Use [`with_relationships()`](/as-code/reference/with_relationships) to explicitly specify which path a metric should use. This is ideal when different metrics need different paths.

```aml title="ecommerce.dataset.aml"
Dataset ecommerce {
  ...

  relationships: [
    relationship(orders.user_id > users.id, true),
    relationship(order_items.order_id > orders.id, true),
    relationship(order_items.product_id > products.id, true),
    relationship(users.city_id > cities.id, true),
    relationship(cities.country_code > countries.code, true),
    relationship(products.merchant_id > merchants.id, true),
    //highlight-next-line
    relationship(merchants.city_id > cities.id, false)  // The relationship is currently disabled
  ]

  metric order_values_by_merchant_countries {
    label: 'Total Order Values by Merchant Countries'
    type: 'number'
    definition: @aql orders
      | count(orders.id)
      //highlight-next-line
      | with_relationships(merchants.city_id > cities.id);;
    ;;
  }
}
```

**When to use:**
- You want to completely prevent a certain path from being used across the entire dataset
- You're working with legacy datasets and want to maintain existing behavior

**Trade-offs:**
- ❌ Disables the path for ALL queries in the dataset
- ❌ Requires `with_relationships()` to re-enable for specific metrics

### Option 2: Duplicate Models

Create separate dimension models for different contexts (e.g., `user_cities` and `merchant_cities`):

**When to use:**
- Clear semantic separation is important for end users
- You want to avoid any ambiguity warnings

**Trade-offs:**
- ❌ Makes the dataset larger and more complex to maintain
- ❌ Duplicates dimension data

## Best Practices

1. **Let Holistics handle it:** For most cases, the automatic resolution works correctly. Trust the algorithm!

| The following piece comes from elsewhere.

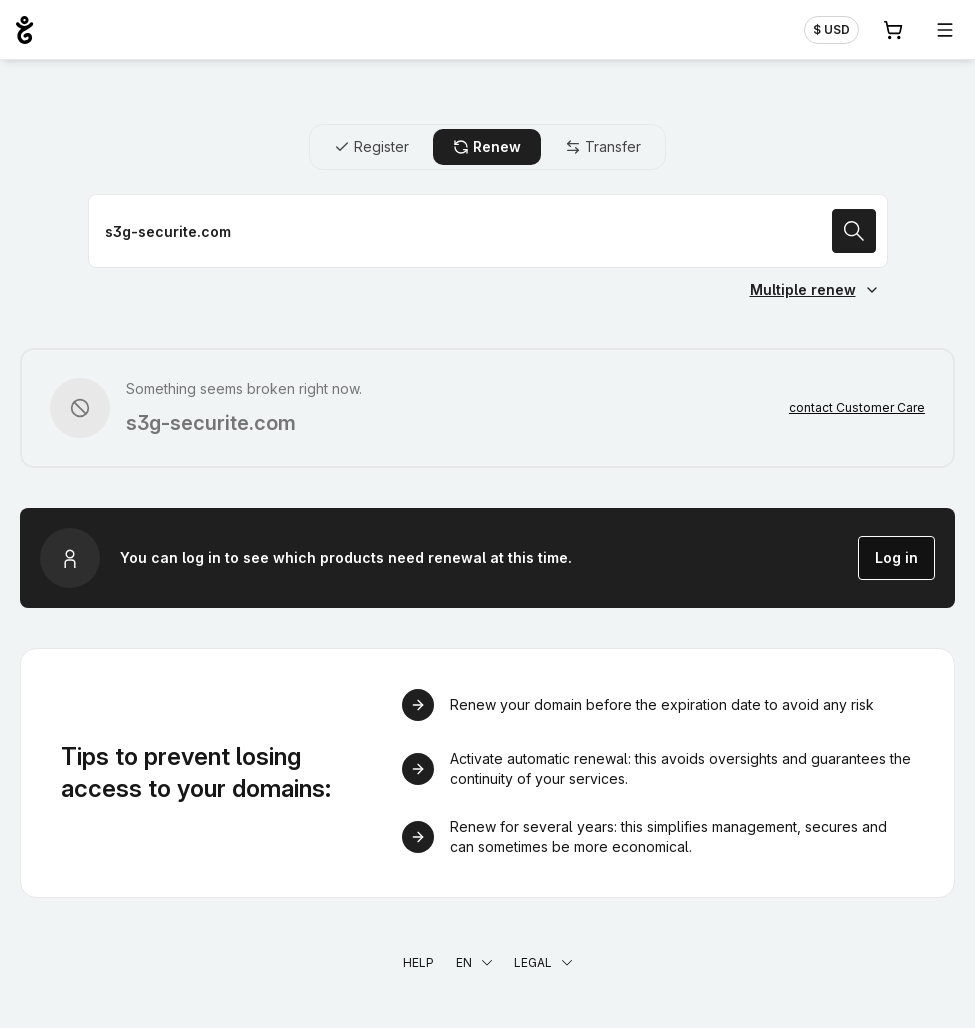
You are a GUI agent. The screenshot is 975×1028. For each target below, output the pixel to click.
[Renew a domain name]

2. **Use `with_relationships()` for exceptions:** When you need a specific path that differs from the automatic selection, explicitly declare it.

3. **Monitor warnings:** If you see ambiguity warnings in query previews, review whether the automatic selection makes sense for your use case.

4. **Document complex paths:** Add comments in your AML code explaining why specific paths are chosen for metrics.

5. **Test your metrics:** Always verify that metrics return expected results, especially in datasets with multiple possible paths.